Opdrachten hoofdstuk 2

advertisement
Opdrachten “Het bloed stroomt” hoofdstuk 2
Opdracht 1
a. Welke symptomen kun je waarnemen bij een dier met een hartaandoening?
b. Symptomen van hartaandoeningen worden in vier klassen ingedeeld. Deze indeling gebruik je om
de ernst van de symptomen van een hartaandoening te kunnen beoordelen. Welke vier klassen zijn
dit en welke symptomen behoren bij elke klasse?
c. Wanneer ga je een dier met een hartaandoening behandelen?
Opdracht 2
a. Wat wordt verstaan onder een gecompenseerde hartaandoening?
b. Noem een aantal compensatiemechanismen van het hart.
c. Wat wordt verstaan onder een gedecompenseerde hartaandoening?
d. Waarom kan een hond met een rechtsdecompensatie hepatomegalie en diarree krijgen?
e. Welke symptomen laat deze hond zien als er sprake is van een linksdecompensatie?
Opdracht 3
Welke methoden kunnen toegepast worden bij onderzoek van het hart?
Opdracht 4
Geef een korte beschrijving (in één zin) van onderstaande aangeboren hartafwijkingen:
 Pulmonalis stenose
 Aorta stenose
 Septum defect
 Mitralis insufficiëntie
Opdracht 5
a. Wat wordt verstaan onder een endocarditis?

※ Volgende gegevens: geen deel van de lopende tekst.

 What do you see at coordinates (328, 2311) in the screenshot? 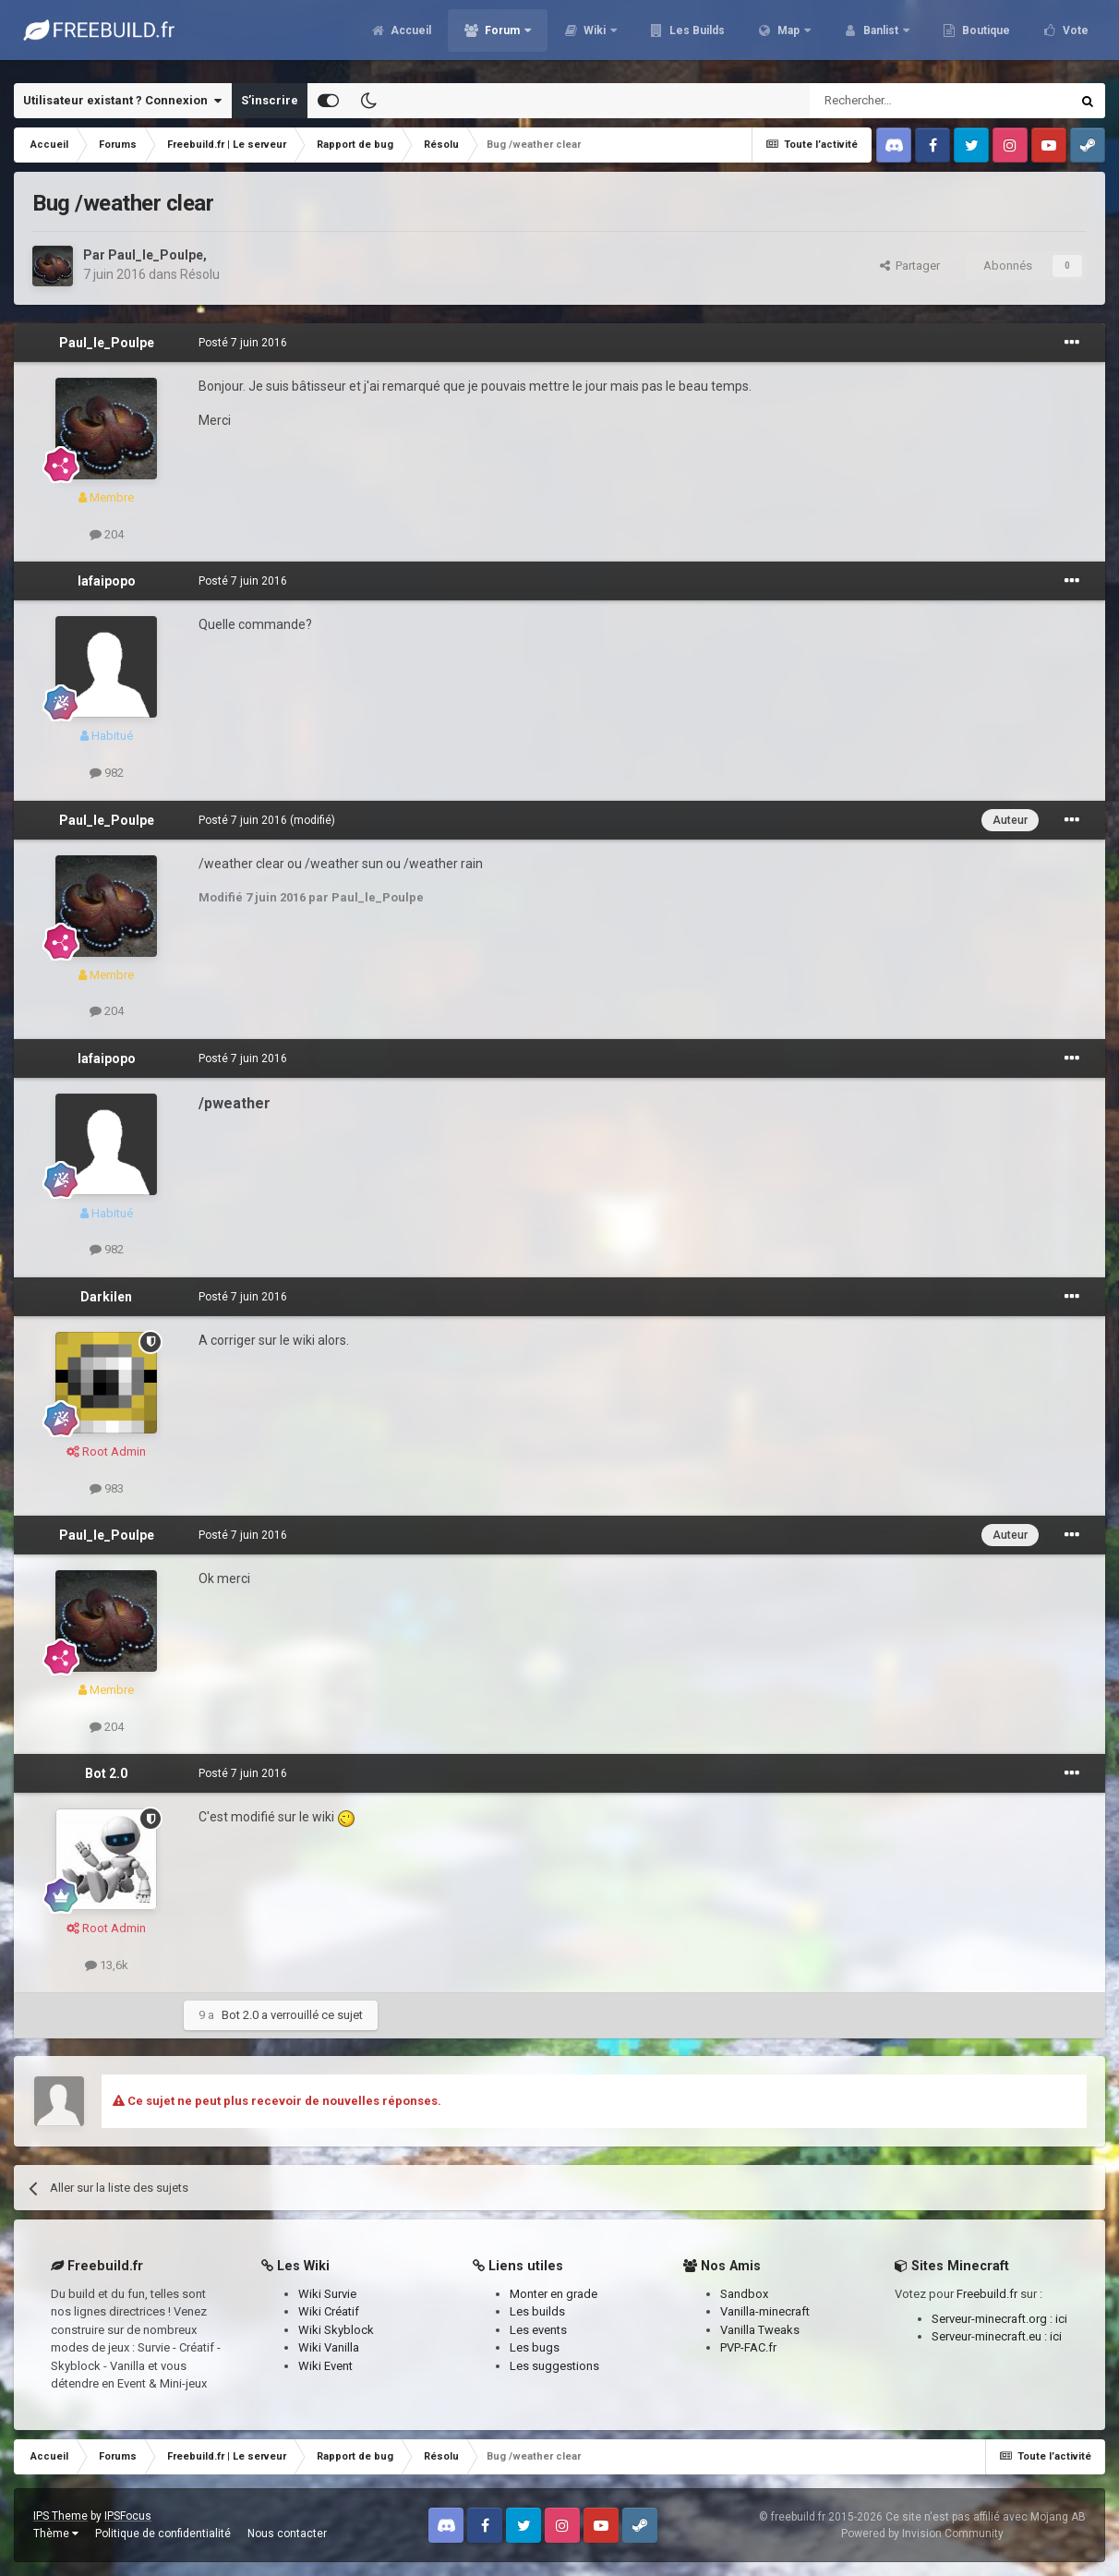 I see `Wiki Créatif` at bounding box center [328, 2311].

b. Waar kan een endocarditis door veroorzaakt worden?
c. Welke gevolgen kan een endocarditis hebben?
Opdracht 6
a. Geef de definitie en raspredispositie van klepfibrose.

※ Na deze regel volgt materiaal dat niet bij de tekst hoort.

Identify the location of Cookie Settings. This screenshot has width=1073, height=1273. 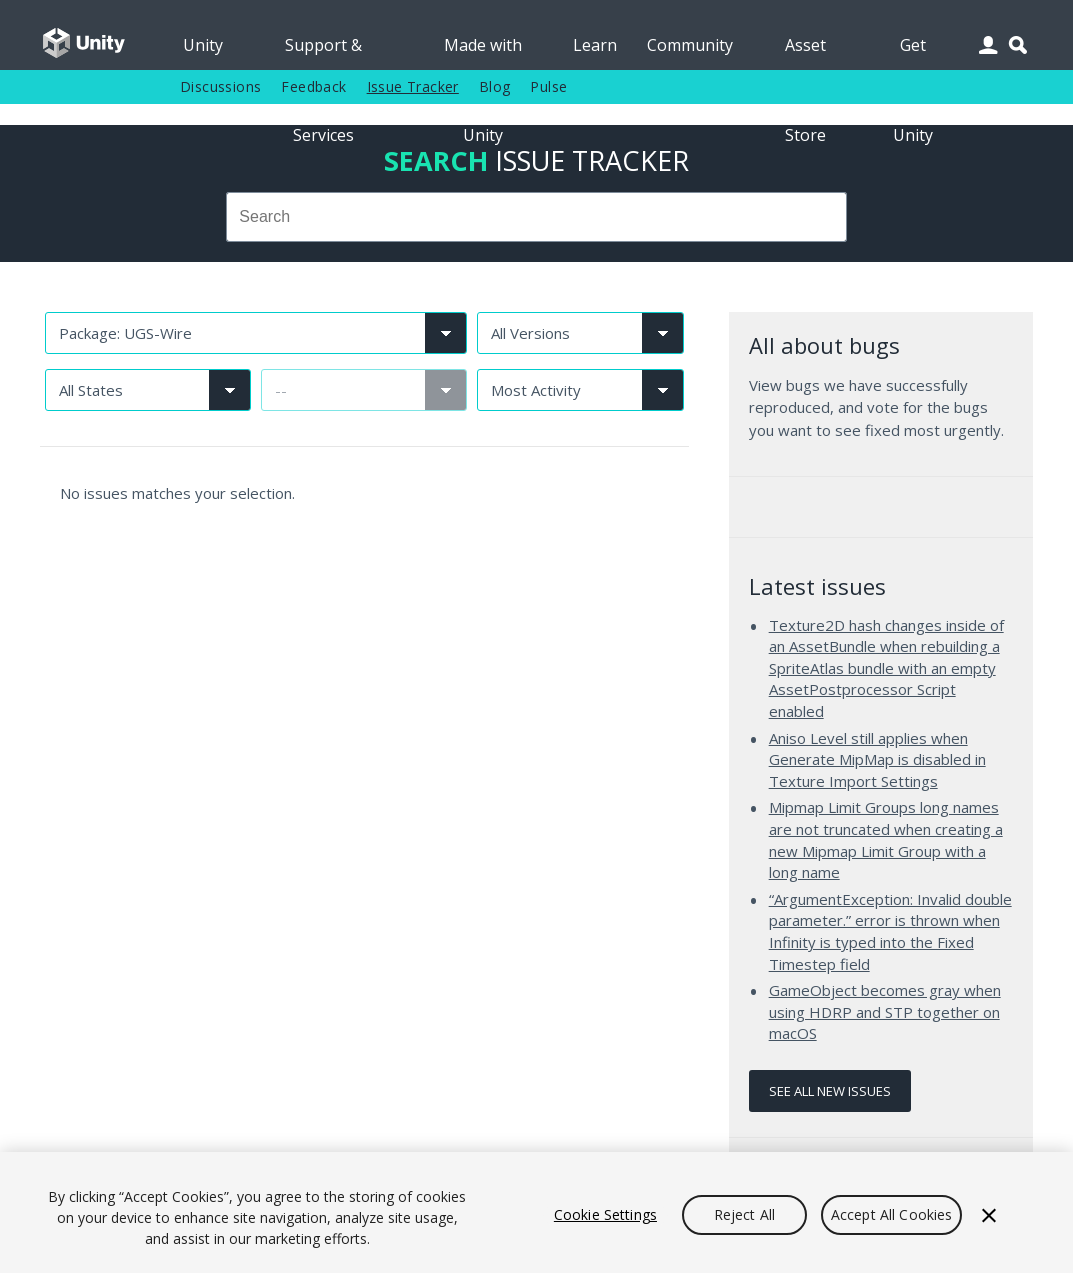 (605, 1214).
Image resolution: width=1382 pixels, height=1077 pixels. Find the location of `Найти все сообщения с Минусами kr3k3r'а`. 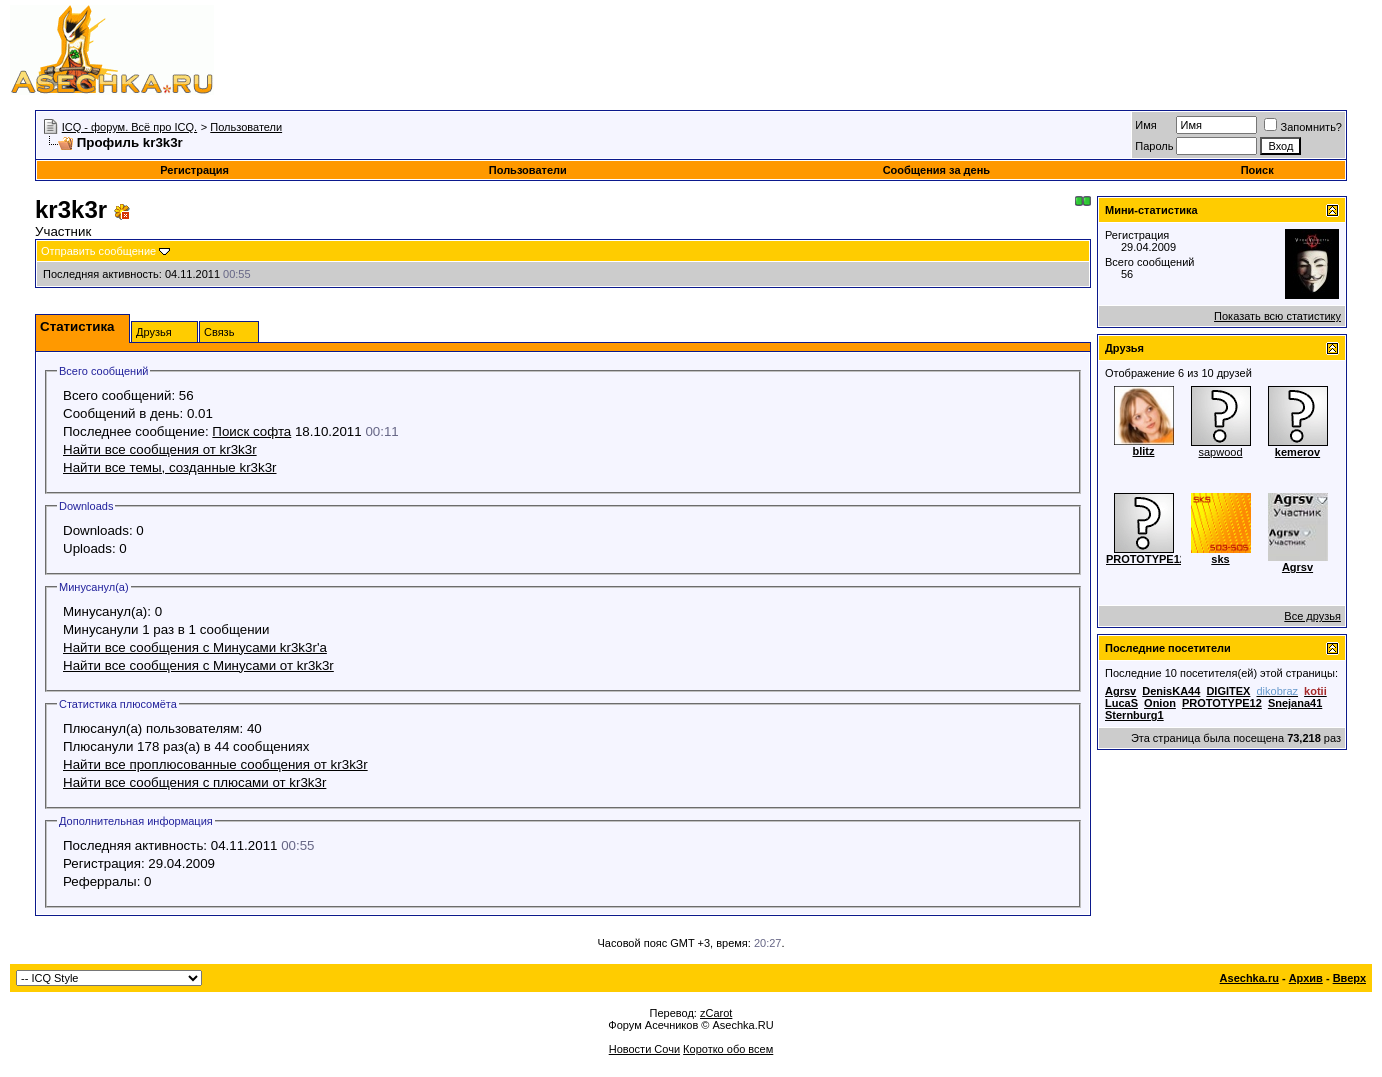 Найти все сообщения с Минусами kr3k3r'а is located at coordinates (195, 647).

b. De symptomen van klepfibrose zijn afhankelijk van welke klep aangetast is of welke kleppen
aangetast zijn. Noteer de symptomen van afwijkingen aan de verschillende kleppen:
 Mitralisklep
 Aortaklep
 Tricuspidalisklep
 Pulmonalisklep
Opdracht 7
a. Ziekten van het myocard gaan vaak gepaard met een abnormale hartslag. Welke drie abnormale
soorten hartslag kun je onderscheiden? Geef ook de wetenschappelijke benaming.
b. Een onregelmatige pols kan onder andere veroorzaakt worden door atriumfibrillatie. Leg uit wat
deze aandoening inhoudt.
Opdracht 8
Beantwoord de volgende vragen over cardiomyopathie:
a. Welke drie vormen van cardiomyopathie komen voor?
b. Wat zijn de kenmerken van elke vorm?
c. Wat zijn de symptomen bij elke vorm?
d. Hoe vaak komen de verschillende vormen voor bij hond en kat?
Opdracht 9
Vraag eens na bij je dierenarts wat in zijn/haar praktijk de drie meest voorkomende
hartaandoeningen bij de hond en de kat zijn.
Opdracht 10
Geef een korte beschrijving (in één zin) van onderstaande aandoeningen van de bloedvaten:
 Trombose
 Embolie
 Infarct
 Hemangiosarcoom
Opdracht 11
Een veel voorkomend symptomencomplex is shock.
a. Wat kunnen de oorzaken zijn van shock?
b. Wat zijn de symptomen bij een dier dat in shock verkeert?
c. Welke compensatiemechanismen heeft het lichaam?
d. Welke therapie is er mogelijk?
Opdracht 12
a. Wat zijn ACE-remmers en wanneer worden ze ingezet?
b. Met welke medicijnen worden ACE-remmers vaak gecombineerd? Leg uit waarom.
c. Wat kan in een aantal gevallen een ernstig gevolg zijn van deze combinatie?
d. Geef twee voorbeelden van ACE-remmers.
e. Wat zijn de doeldieren van deze middelen?
f. Een relatief nieuw middel is Vetmedin. Bij welke hartaandoeningen is dit middel geïndiceerd (2x)?
Wat is de werking van het middel (2x)?